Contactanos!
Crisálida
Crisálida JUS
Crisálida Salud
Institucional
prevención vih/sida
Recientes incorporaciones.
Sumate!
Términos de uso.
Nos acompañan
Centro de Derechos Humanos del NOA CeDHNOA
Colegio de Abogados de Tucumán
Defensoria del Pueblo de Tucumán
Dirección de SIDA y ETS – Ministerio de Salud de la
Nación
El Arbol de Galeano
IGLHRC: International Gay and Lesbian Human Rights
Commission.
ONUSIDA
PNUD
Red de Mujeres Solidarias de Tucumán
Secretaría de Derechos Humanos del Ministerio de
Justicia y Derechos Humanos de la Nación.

...

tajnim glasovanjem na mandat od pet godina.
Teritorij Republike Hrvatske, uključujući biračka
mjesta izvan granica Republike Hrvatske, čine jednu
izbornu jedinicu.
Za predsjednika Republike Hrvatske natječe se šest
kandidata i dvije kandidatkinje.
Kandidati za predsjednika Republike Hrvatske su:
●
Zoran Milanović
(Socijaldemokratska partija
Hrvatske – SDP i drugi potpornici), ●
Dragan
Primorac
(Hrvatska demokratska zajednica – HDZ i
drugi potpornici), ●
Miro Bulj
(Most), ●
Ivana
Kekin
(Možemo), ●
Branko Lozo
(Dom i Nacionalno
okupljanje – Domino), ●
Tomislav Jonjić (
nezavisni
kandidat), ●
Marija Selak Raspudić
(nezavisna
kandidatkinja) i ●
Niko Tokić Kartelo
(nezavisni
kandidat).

* * *

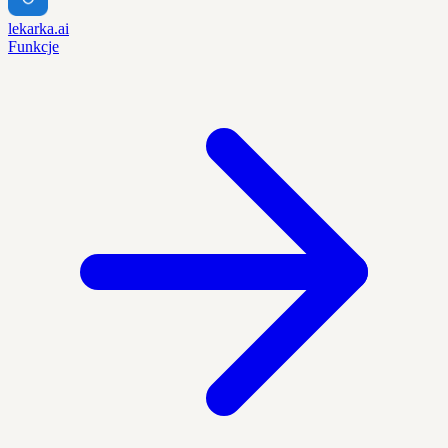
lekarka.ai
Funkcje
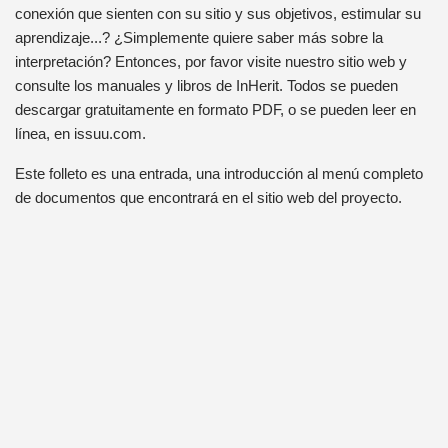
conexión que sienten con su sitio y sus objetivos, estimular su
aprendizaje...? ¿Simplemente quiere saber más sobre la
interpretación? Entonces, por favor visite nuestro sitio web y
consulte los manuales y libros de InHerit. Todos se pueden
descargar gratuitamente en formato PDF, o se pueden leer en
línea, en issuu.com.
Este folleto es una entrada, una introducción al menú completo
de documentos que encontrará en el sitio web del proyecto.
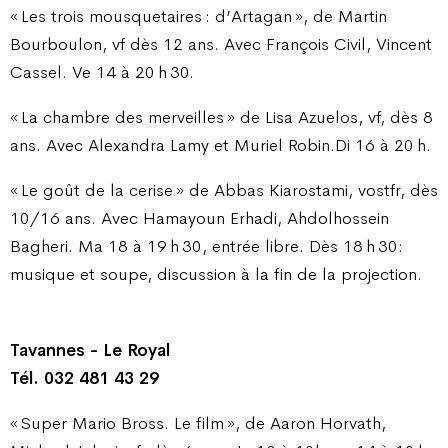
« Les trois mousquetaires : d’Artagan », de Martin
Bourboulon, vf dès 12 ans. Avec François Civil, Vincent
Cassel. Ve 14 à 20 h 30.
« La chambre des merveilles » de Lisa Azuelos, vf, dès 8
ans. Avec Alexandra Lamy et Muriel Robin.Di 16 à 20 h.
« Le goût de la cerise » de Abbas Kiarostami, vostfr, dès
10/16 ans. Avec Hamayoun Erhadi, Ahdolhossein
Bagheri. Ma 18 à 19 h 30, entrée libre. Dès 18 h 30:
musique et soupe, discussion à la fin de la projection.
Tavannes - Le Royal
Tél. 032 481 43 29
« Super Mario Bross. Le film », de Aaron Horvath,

- How to complete this task: Among the records above, a stretch begins at the line containing "prevención vih/sida" and ends at the line containing "Justicia y Derechos Humanos de la Nación.". Restate that stretch word for word, and nothing else.

- Answer to this exercise:
prevención vih/sida
Recientes incorporaciones.
Sumate!
Términos de uso.
Nos acompañan
Centro de Derechos Humanos del NOA CeDHNOA
Colegio de Abogados de Tucumán
Defensoria del Pueblo de Tucumán
Dirección de SIDA y ETS – Ministerio de Salud de la
Nación
El Arbol de Galeano
IGLHRC: International Gay and Lesbian Human Rights
Commission.
ONUSIDA
PNUD
Red de Mujeres Solidarias de Tucumán
Secretaría de Derechos Humanos del Ministerio de
Justicia y Derechos Humanos de la Nación.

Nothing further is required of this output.